--De par le ciel, homme! s'écria impétueusement Martin, ne comparez pas Eden et ces bicoques! Êtes-vous devenu fou? Par tous les... Que Dieu me pardonne! vous me mettriez hors de moi!»

Après cette sortie, Martin tourna le dos, et se promena sur le pont, d'allée et de venue, plus de deux heures, sans ouvrir la bouche, si ce n'est pour dire: «Bonne nuit!» Et le lendemain il parla d'autre chose, sans plus revenir sur ce sujet.

A mesure que les deux nouveaux citoyens se rapprochaient du terme de leur voyage, la monotone désolation de la scène environnante croissait, et devenait telle qu'il ne tenait qu'à eux de se croire entrés dans les horribles domaines du Désespoir et de la Mort. C'était un plat marécage, semé de troncs d'arbres pourris. Il semblait que la végétation de la fertile terre eût fait naufrage en entier sur ces bas-fonds, où, jaillissant de sa cendre décomposée, pullulaient toutes sortes de productions immondes et dégoûtantes. Les arbres même ressemblaient à de gigantesques herbes, engendrées dans le limon par l'âcre soleil qui desséchait et dévorait leurs cimes. Là, les maladies pestilentielles, cherchant qui infecter, erraient la nuit en fantastiques brouillards, et rampaient à la surface des eaux, spectres qui les hantaient jusqu'au jour. Alors même que brillait le bienfaisant soleil, il ne faisait que révéler toute l'horreur de ces affreux éléments de corruption et de mort.
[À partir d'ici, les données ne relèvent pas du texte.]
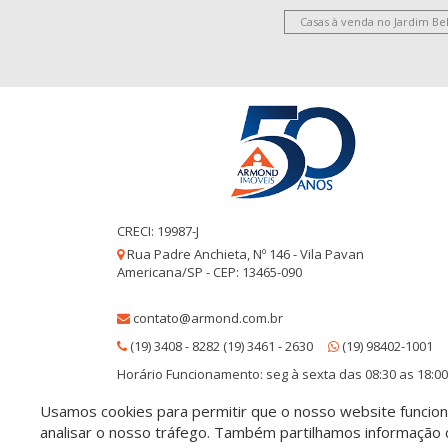
Casas à venda no Jardim Be
CRECI: 19987-J
Rua Padre Anchieta, Nº 146 - Vila Pavan
Americana/SP - CEP: 13465-090
contato@armond.com.br
(19) 3408 - 8282 (19) 3461 - 2630
(19) 98402-1001
Horário Funcionamento: seg à sexta das 08:30 as 18:00
Usamos cookies para permitir que o nosso website funcione
© 2026 Armond Imóveis
- CRECI 19987-J
analisar o nosso tráfego. Também partilhamos informação c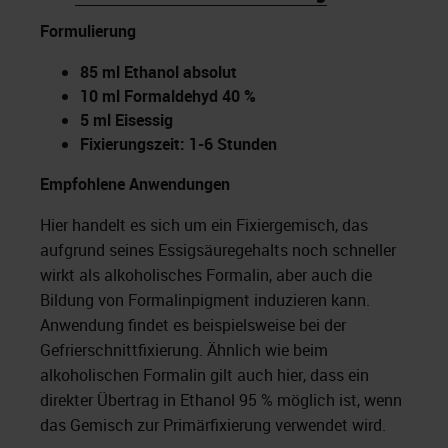
Formulierung
85 ml Ethanol absolut
10 ml Formaldehyd 40 %
5 ml Eisessig
Fixierungszeit: 1-6 Stunden
Empfohlene Anwendungen
Hier handelt es sich um ein Fixiergemisch, das
aufgrund seines Essigsäuregehalts noch schneller
wirkt als alkoholisches Formalin, aber auch die
Bildung von Formalinpigment induzieren kann.
Anwendung findet es beispielsweise bei der
Gefrierschnittfixierung. Ähnlich wie beim
alkoholischen Formalin gilt auch hier, dass ein
direkter Übertrag in Ethanol 95 % möglich ist, wenn
das Gemisch zur Primärfixierung verwendet wird.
Telles étaient les régions fortunées dans lesquelles nos voyageurs s'enfonçaient de plus en plus.

A la fin on s'arrêta: c'était l'Eden.--A voir le hideux marais qui portait ce nom, enseveli sous la fange et sous des tas de filaments d'herbes et de racines entrelacées, on pouvait penser que les eaux du déluge ne l'avaient abandonné que d'hier.

Le fleuve n'était point assez profond le long de ses rives pour que le vaisseau prit terre; Mark et Martin descendirent donc dans le bateau avec tout leur bagage.

Parmi les huttes de bois, en si petit nombre, qu'ils discernaient avec peine par delà de noirs rameaux, la meilleure aurait pu servir de toit à vaches ou de grossière étable. C'étaient là les quais, la place du marché, les édifices publics, etc., etc.

«Voilà un Édenèen qui nous arrive, dit Mark; il nous aidera à transporter nos effets. Bon courage, monsieur. Holà! hé! ici!»

A travers le brouillard qui s'épaississait, ils voyaient l'homme avancer vers eux, mais lentement. Il s'appuyait sur un bâton; quand il fut plus près, ils s'aperçurent qu'il était pâle, maigre, que ses yeux inquiets étaient profondément enfoncés dans leur orbite. Un habit bleu, d'étoffe grossière, pendait, en haillons autour de lui; il avait la tête et les pieds nus. A mi-chemin, il s'assit sur une souche, et leur fit signe de venir à lui, ce qu'ils firent. Alors, appuyant la main sur son côté comme s'il souffrait, il chercha à reprendre baleine, tout en attachant sur eux un regard étonné.

«Des étrangers! dit-il sitôt qu'il mit parler.

--Tout juste, reprit Martin. Eh bien, mon bon monsieur, comment vous en va?